Poderia ter calhado que Tomás Pereira fosse para o Sião - e seria esse até o destino mais provável - e poderia também ter acontecido que durante o período em que viveu em Pequim, a corte mudasse de mãos. "Por sorte, Tomás Pereira esteve 35 anos sob o mesmo imperador, que ainda por cima era um homem notável e até a 'dinastia' reinante [regime comunista] reconhece isso", comenta ao PÚBLICO Jorge Santos Alves, do Instituto de Estudos Orientais da Universidade Católica. "Era alguém com uma curiosidade infindável".
E para a aguçar, chamavam-se aqueles que possuíam características singulares. Aqui não foi uma questão de imponderáveis. Foi a música que fez Tomás Pereira ser chamado a Pequim quando estava ainda em Macau (antes passara por Goa, onde foi ordenado) pelo padre Ferdinand Verbiest, então Administrador do Calendário - um cargo importante na corte, que Pereira viria a desempenhar depois da sua morte.
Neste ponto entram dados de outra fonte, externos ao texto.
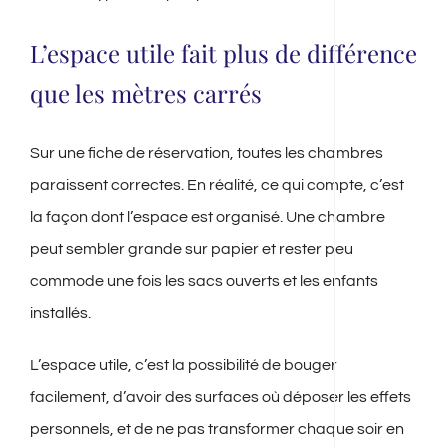
L’espace utile fait plus de différence
que les mètres carrés
Sur une fiche de réservation, toutes les chambres
paraissent correctes. En réalité, ce qui compte, c’est
la façon dont l’espace est organisé. Une chambre
peut sembler grande sur papier et rester peu
commode une fois les sacs ouverts et les enfants
installés.
L’espace utile, c’est la possibilité de bouger
facilement, d’avoir des surfaces où déposer les effets
personnels, et de ne pas transformer chaque soir en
Não se tratava de puro entretenimento. A música tinha um papel fundamental na comunicação entre os missionários e as autoridades chinesas. Pereira acabou por escrever o primeiro tratado em chinês sobre música europeia, e ensinava a arte aos filhos do imperador. E foi com a música que captou a atenção de Kangxi, a quem ensinou também álgebra e aritmética.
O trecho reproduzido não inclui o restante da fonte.